Mike Novogratz sees FOMO among institutions
In June, Novogratz stated that the crypto market will feel like a bubble once it reaches $20 trillion, after experiencing a hundredfold increase from the current price range.
At the time, Novogratz explained that the next rally of crypto will be fueled by institutions entering the crypto market, triggering FOMO (fear of missing out) among other institutional investors.
“[Cryptocurrency] is a global revolution. The internet bubble was only a U.S. thing. It was rich U.S. people participating. [Cryptocurrency] is global. There are kids in Bangladesh buying coins. It is monstrous in Tokyo, in South Korea, in China, in India and in Russia. We’ve got a global market and a global mania. This will feel like a bubble when we’re at $20 trillion.”

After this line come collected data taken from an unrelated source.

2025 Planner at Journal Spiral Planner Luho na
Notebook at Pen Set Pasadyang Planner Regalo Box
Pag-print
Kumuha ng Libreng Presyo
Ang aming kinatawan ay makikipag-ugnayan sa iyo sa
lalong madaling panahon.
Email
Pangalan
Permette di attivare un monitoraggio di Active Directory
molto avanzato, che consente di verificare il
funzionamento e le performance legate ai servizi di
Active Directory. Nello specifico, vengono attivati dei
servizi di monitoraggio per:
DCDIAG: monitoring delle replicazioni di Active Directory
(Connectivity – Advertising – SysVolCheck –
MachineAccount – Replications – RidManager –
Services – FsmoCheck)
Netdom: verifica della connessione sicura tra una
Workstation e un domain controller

Over the past month, as Cointelegraph reported, Citigroup, Morgan Stanley and Goldman Sachs — three of the largest investment banks in the U.S. — have publicly released their plans to facilitate growing demand for Bitcoin from institutional investors.

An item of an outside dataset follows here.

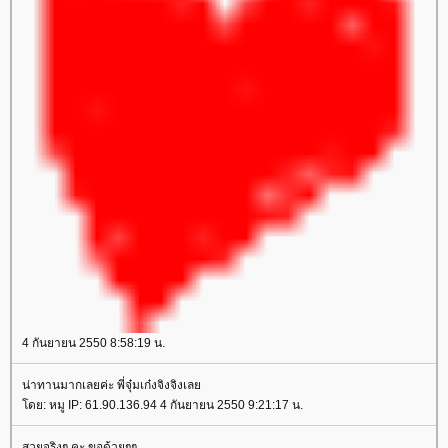
4 กันยายน 2550 8:58:19 น.
น่าทานมากเลยค่ะ พี่จุ๋มเก๋งจิงจิงเลย
โดย: หมู IP: 61.90.136.94 4 กันยายน 2550 9:21:17 น.
สวยจริงๆ คะ ขอด้วยๆๆ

Morgan Stanley is said to have already established a system to process funds coming from the traditional finance sector into the crypto market and is currently awaiting an internal procedure to launch its crypto custody.
“It won’t go there [$20 trillion] right away. What is going to happen is, one of these intrepid pension funds — somebody who is a market leader — is going to say, ‘You know what? we’ve got custody, Goldman Sachs is involved, [and] Bloomberg has an index I can track my performance against,’ and they’re going to buy. And all of the sudden, the second guy buys. The same FOMO that you saw in retail [will be demonstrated by institutional investors].”
The deployment of crypto custodian solutions by regulated financial institutions and strengthening infrastructure around crypto will increase the probability of institutional investors committing to cryptocurrencies, which may increase the chances of the crypto market potentially achieving hundreds of trillions of dollars in valuation.